The Best Foods For Your Toddler

Everyone knows that toddlers are picky eaters, so it's important to serve them well- balanced meals and snacks. Here are some of the best foods for your toddler to eat.

Does your toddler seem to exist on chicken nuggets and macaroni and cheese?If so, you're not alone.

If you're the parent or caregiver of a toddler, you know that a young child's eating habits can be unpredictable at best. A favorite food on Monday may be a most-hated food by Tuesday! As a parent of a toddler, it can be very frustrating to try to ensure that your child is getting adequate nutrition.

Because toddlers are known for their picky eating habits, it's important to make every bite count-- you simply cannot waste precious calories on junk food or sugary juices. Here are 10 of the best foods for your toddler:

-- Yogurt. Whole milk yogurt provides calcium and important nutrients for young children and it is available in a multitude of flavors. Be sure to read the package labels when you are shopping for yogurt-- some brands are loaded with sugar and preservatives. In addition, your toddler will benefit from the calories and vitamins in whole milk yogurt, so resist the urge to buy fat-free products.

-- Cantaloupe or melon. Most toddlers love fruit, so try introducing colorful fruits as they come into season. Cantaloupe, honeydew or watermelon, cut into bite size chunks, are a delicious snack and are a good source of fiber and vitamins A and C.

-- Broccoli. This may be a harder sell than melons, but because it is such an important vegetable, broccoli should be a part of your toddler's diet. As with any new food, it may take a few attempts before your child will willingly eat broccoli. Serve it with a dipping sauce or with some melted cheese if needed. Broccoli is loaded with vitamins, antioxidants and fiber and it is a good source of folic acid as well.

-- Bananas. The makers of baby food claim that strained bananas are the most popular flavor of jarred baby food, so introducing whole bananas into your toddler's diet should be a fairly simple proposition. Start out by cutting the bananas into small pieces until your toddler is ready to graduate to a whole banana. Bananas are a terrific source of potassium and fiber.

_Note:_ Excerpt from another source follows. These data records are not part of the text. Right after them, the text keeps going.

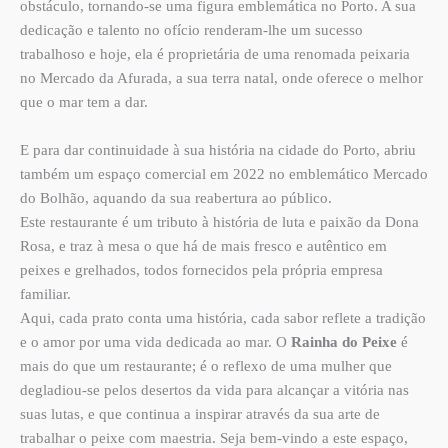
obstáculo, tornando-se uma figura emblemática no Porto. A sua
dedicação e talento no ofício renderam-lhe um sucesso
trabalhoso e hoje, ela é proprietária de uma renomada peixaria
no Mercado da Afurada, a sua terra natal, onde oferece o melhor
que o mar tem a dar.
E para dar continuidade à sua história na cidade do Porto, abriu
também um espaço comercial em 2022 no emblemático Mercado
do Bolhão, aquando da sua reabertura ao público.
Este restaurante é um tributo à história de luta e paixão da Dona
Rosa, e traz à mesa o que há de mais fresco e autêntico em
peixes e grelhados, todos fornecidos pela própria empresa
familiar.
Aqui, cada prato conta uma história, cada sabor reflete a tradição
e o amor por uma vida dedicada ao mar. O
Rainha do Peixe
é
mais do que um restaurante; é o reflexo de uma mulher que
degladiou-se pelos desertos da vida para alcançar a vitória nas
suas lutas, e que continua a inspirar através da sua arte de
trabalhar o peixe com maestria. Seja bem-vindo a este espaço,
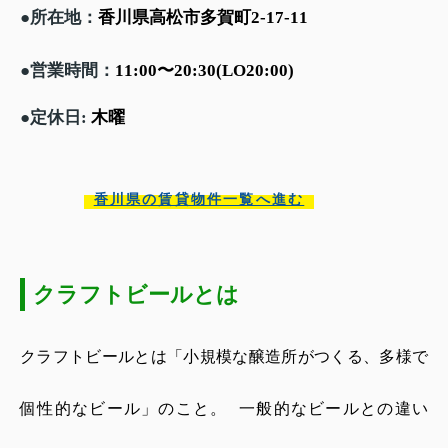
所在地：
香川県高松市多賀町
●
2-17-11
営業時間：
〜
●
11:00
20:30(LO20:00)
●
定休日
:
木曜
香川県の賃貸物件一覧へ進む
クラフトビールとは
クラフトビールとは「小規模な醸造所がつくる、多様で
個性的なビール」のこと。
一般的なビールとの違い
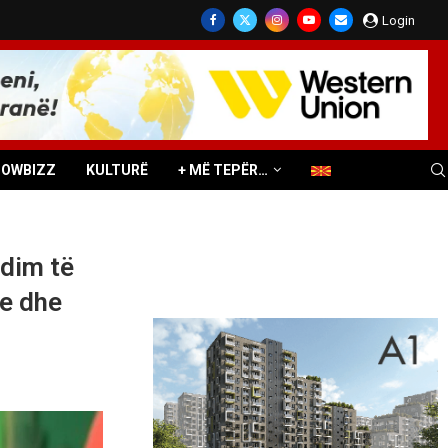
Login
HOWBIZZ
KULTURË
+ MË TEPËR…
ndim të
ve dhe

-- Lean chicken or beef. Most toddlers like to eat chicken nuggets, but unfortunately they are usually loaded with fat. Instead, switch to lean proteins like chicken, turkey or beef. A lean beef hamburger on a whole grain bun is a great alternative to chicken nuggets or fast food cheeseburgers. Try roasting or baking a chicken and cutting into small portions for your toddler. Use ground turkey for casseroles or meatloaf.

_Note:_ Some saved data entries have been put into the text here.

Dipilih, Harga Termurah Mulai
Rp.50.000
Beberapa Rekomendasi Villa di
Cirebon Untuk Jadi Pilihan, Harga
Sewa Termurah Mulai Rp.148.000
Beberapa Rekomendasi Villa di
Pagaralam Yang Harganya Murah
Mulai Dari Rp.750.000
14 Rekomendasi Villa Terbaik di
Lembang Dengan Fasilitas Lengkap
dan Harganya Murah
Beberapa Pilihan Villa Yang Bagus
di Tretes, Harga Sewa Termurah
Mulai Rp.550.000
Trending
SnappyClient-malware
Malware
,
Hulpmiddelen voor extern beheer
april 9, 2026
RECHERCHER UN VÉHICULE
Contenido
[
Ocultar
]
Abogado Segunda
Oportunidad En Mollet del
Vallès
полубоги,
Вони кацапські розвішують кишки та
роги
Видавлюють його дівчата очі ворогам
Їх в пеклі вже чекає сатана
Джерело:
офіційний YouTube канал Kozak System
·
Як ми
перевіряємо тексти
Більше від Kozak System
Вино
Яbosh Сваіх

-- Whole grains. It's time to nix the white bread products, which have very little nutritional value. Instead serve whole grain wheat bread, brown rice, or whole wheat tortilla wraps. Whole grains are full of the fiber and vitamins that you toddler needs. If you introduce whole grains into your child's diet early enough, he or she will never know the difference.

-- Sweet potatoes. Not only do they look pretty, but sweet potatoes pack a nutritional punch. Loaded with vitamins and beta carotene, they are a great source of potassium as well. Try mashing sweet potatoes instead of white potatoes, or make baked sweet potato fries.

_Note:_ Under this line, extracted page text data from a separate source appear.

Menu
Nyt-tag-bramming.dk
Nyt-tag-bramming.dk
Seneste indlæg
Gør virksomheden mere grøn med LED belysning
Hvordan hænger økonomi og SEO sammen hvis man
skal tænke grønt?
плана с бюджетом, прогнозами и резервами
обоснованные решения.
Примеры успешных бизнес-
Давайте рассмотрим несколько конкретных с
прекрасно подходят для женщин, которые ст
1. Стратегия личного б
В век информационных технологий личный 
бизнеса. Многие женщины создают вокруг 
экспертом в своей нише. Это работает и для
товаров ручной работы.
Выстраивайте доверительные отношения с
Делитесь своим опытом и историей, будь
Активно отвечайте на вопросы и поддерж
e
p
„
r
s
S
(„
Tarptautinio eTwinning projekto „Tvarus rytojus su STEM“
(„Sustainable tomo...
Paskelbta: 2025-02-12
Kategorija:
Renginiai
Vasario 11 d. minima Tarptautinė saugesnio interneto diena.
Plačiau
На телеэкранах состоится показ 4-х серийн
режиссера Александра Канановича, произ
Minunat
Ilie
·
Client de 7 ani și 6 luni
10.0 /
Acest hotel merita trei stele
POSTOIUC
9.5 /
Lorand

-- Cheese. As long as your child doesn't have a dairy allergy, cheese is a terrific way to add calcium and vitamins to your toddler's diet. Skip the processed, fat-free singles and serve whole milk cheese slices or cubes instead.

-- Oatmeal. Instant oatmeal is a great way to continue serving your toddler a hot breakfast after he or she outgrows baby cereals. When shopping for oatmeal, read the package labels-- avoid brands that contain artery clogging hydrogenated oils. Be sure to buy whole grain oatmeal to get the optimum amounts of vitamins and minerals per serving.

-- Beans. Cooked, dried beans are another important way to add fiber and protein to your toddler's diet. Try serving your child black beans, kidney beans or homemade baked beans. If the beans are large, mash them with a fork before serving.

No matter what age your child is, it's important that he or she eat a wide variety of foods every day. Supplement your child's diet with a children's multivitamin, and rotate the foods mentioned above with other healthy alternatives like blueberries, apples, peanut butter and tuna fish. Serve fortified orange juice instead of sugar-laden juice dinks. In no time at all, your toddler will be a healthy eater!